Ich hatte angekündigt, mich weiter mit Twitter zu beschäftigen. Es ist aber eher so, das Twitter mich beschäftigt. Twitter hat mehr Suchtpotenzial als Alkohol, sagt die Wissenschaft. Also muss es stimmen – oder?
Als ich letzte Mal in der Buchhandlung war, vergaß ich nach einem Buch über Twitter zu fragen. Ja, ich weiß, kann man über das Internet bestellen. Nein, aber bei Amazon will ich nicht kaufen. Meiner Ansicht nach verursachen solche Unternehmen einen immensen volkswirtschaftlichen Schaden. Sie fördern prekäre Arbeitsverhältnisse – sowohl in Ihren Lagern – das Wort ist so doppelbödig gemeint wie nur möglich – als auch bei den armen Schweinen, die die Sachen als Subunternehmer gewissenloser Geschäftemacher ausliefern müssen. Das ganze Geld, das Amazon und viele andere Großunternehmen mit internationalem Hintergrund erwirtschaften, verschwindet auf Nimmerwiedersehen aus den Wirtschaftskreisläufen, an denen der Durchschnittbürger partizipiert. Es ist ein gigantisches Verarmungsprogramm. (Das musste einfach mal raus.)
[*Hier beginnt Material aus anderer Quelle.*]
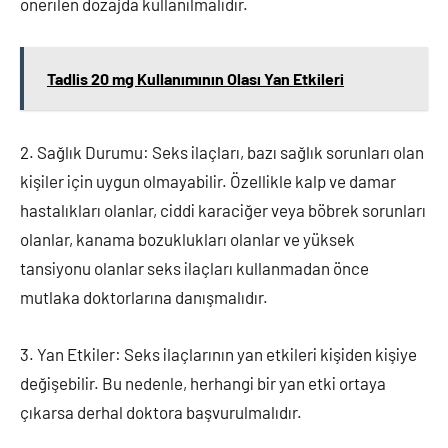
önerilen dozajda kullanılmalıdır.
Tadlis 20 mg Kullanımının Olası Yan Etkileri
2. Sağlık Durumu: Seks ilaçları, bazı sağlık sorunları olan
kişiler için uygun olmayabilir. Özellikle kalp ve damar
hastalıkları olanlar, ciddi karaciğer veya böbrek sorunları
olanlar, kanama bozuklukları olanlar ve yüksek
tansiyonu olanlar seks ilaçları kullanmadan önce
mutlaka doktorlarına danışmalıdır.
3. Yan Etkiler: Seks ilaçlarının yan etkileri kişiden kişiye
değişebilir. Bu nedenle, herhangi bir yan etki ortaya
çıkarsa derhal doktora başvurulmalıdır.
Aber ich schweife ab. Es geht mir um Twitter.
Ich stelle mir als Einstiegshilfe so etwas wie ein Buch „Twitter für Dummies“ vor. Denn Twitter ist komplexer als ich Anfangs dachte. Es gibt eine Reihe von Begriffen und Abkürzungen, die ich erst zum Teil entschlüsselt habe. Ein solcher Begriff ist Real Life (Kürzel: RL). Es gibt das Leben auf und in Twitter, und das richtige Leben. Und in welchem Verhältnis die einzelnen Twitterer beide Leben auseinanderhalten oder nicht, ist recht interessant.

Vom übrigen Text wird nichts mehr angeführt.